ACTION ITEM:
Extract exactly the range of lines bounded by the line containing "Контактные данные" and the final line of the listing, both ends included, and no other lines.

DATASET CONTENT:
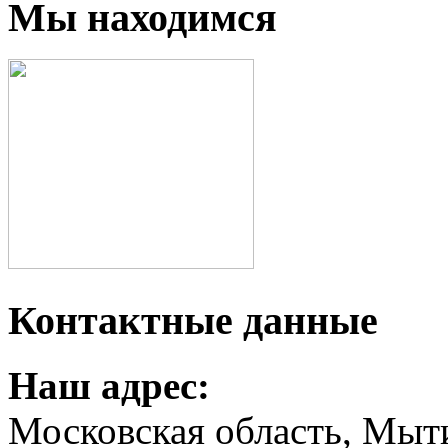
Мы находимся
Контактные данные
Наш адрес:
Московская область, Мыт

WRITTEN RESPONSE:
Контактные данные
Наш адрес:
Московская область, Мыт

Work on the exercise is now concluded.